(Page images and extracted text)
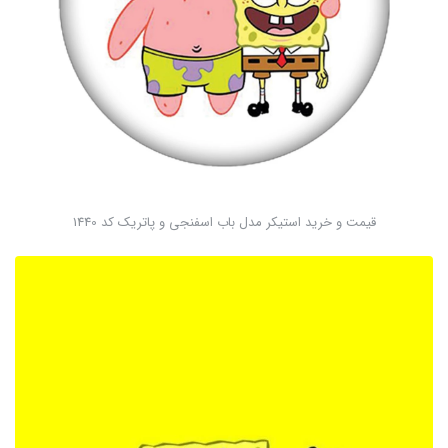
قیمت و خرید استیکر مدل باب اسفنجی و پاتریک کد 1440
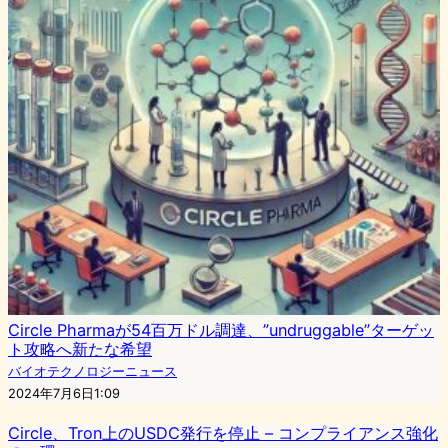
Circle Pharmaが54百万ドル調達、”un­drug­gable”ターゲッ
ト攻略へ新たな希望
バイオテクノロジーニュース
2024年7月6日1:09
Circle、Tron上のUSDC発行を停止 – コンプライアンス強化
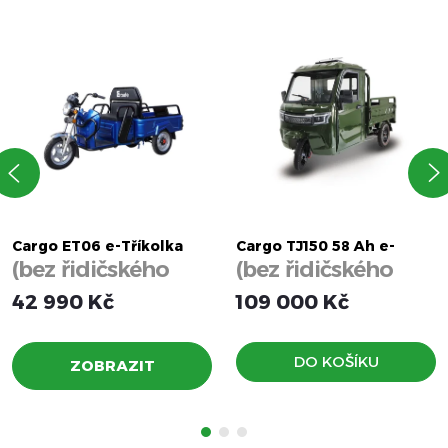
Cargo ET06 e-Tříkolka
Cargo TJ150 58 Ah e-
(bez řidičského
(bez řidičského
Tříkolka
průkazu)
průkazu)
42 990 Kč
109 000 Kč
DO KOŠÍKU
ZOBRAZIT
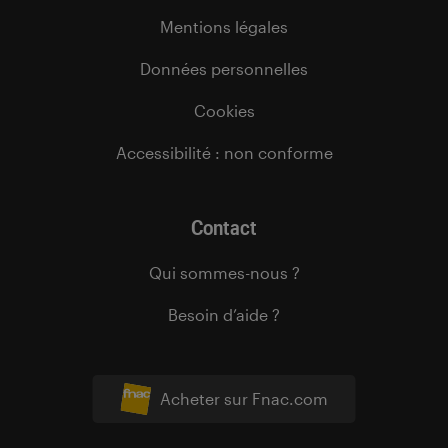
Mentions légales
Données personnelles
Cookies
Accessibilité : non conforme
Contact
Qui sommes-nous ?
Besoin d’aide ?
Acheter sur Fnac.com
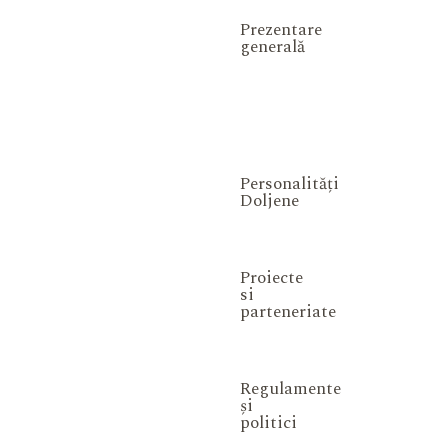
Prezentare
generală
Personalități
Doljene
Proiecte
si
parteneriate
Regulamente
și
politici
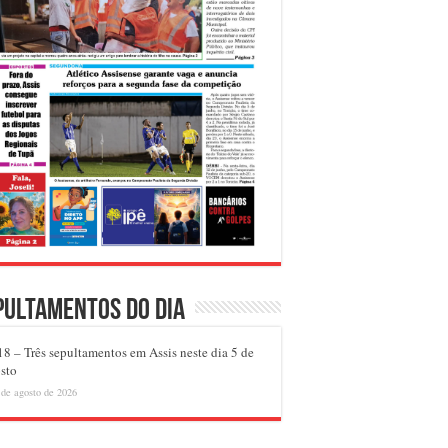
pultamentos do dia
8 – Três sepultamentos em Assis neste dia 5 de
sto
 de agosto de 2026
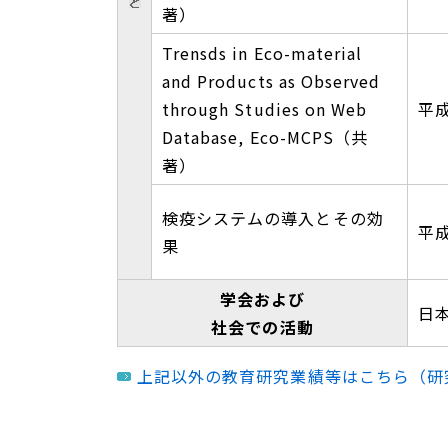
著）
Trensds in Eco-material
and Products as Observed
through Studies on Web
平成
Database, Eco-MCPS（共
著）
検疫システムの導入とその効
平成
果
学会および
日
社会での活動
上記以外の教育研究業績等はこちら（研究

Activity — All entries must be output unchanged, with every picture omitted.

Solved problem —
قیمت و خرید استیکر مدل باب اسفنجی و پاتریک کد 1440
Circle Pharmaが54百万ドル調達、”un­drug­gable”ターゲッ
ト攻略へ新たな希望
バイオテクノロジーニュース
2024年7月6日1:09
Circle、Tron上のUSDC発行を停止 – コンプライアンス強化
Cargo ET06 e-Tříkolka
Cargo TJ150 58 Ah e-
(bez řidičského
(bez řidičského
Tříkolka
průkazu)
průkazu)
42 990 Kč
109 000 Kč
DO KOŠÍKU
ZOBRAZIT
Mentions légales
Données personnelles
Cookies
Accessibilité : non conforme
Contact
Qui sommes-nous ?
Besoin d’aide ?
Acheter sur Fnac.com
Prezentare
generală
Personalități
Doljene
Proiecte
si
parteneriate
Regulamente
și
politici
pultamentos do dia
8 – Três sepultamentos em Assis neste dia 5 de
sto
 de agosto de 2026
著）
Trensds in Eco-material
and Products as Observed
through Studies on Web
平成
Database, Eco-MCPS（共
著）
検疫システムの導入とその効
平成
果
学会および
日
社会での活動
上記以外の教育研究業績等はこちら（研究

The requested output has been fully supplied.